# [Work instruction]
Which lines of the records below contain the word "Tipi"? Show each one.

Page-level text extractions
==========
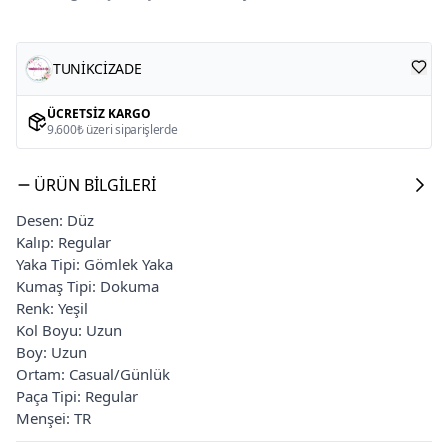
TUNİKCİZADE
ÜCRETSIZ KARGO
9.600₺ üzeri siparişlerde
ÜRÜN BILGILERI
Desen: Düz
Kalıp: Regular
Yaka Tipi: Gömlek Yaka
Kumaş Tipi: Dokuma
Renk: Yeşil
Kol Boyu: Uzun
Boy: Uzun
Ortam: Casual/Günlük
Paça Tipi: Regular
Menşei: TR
==========
# [Answer space]
Yaka Tipi: Gömlek Yaka
Kumaş Tipi: Dokuma
Paça Tipi: Regular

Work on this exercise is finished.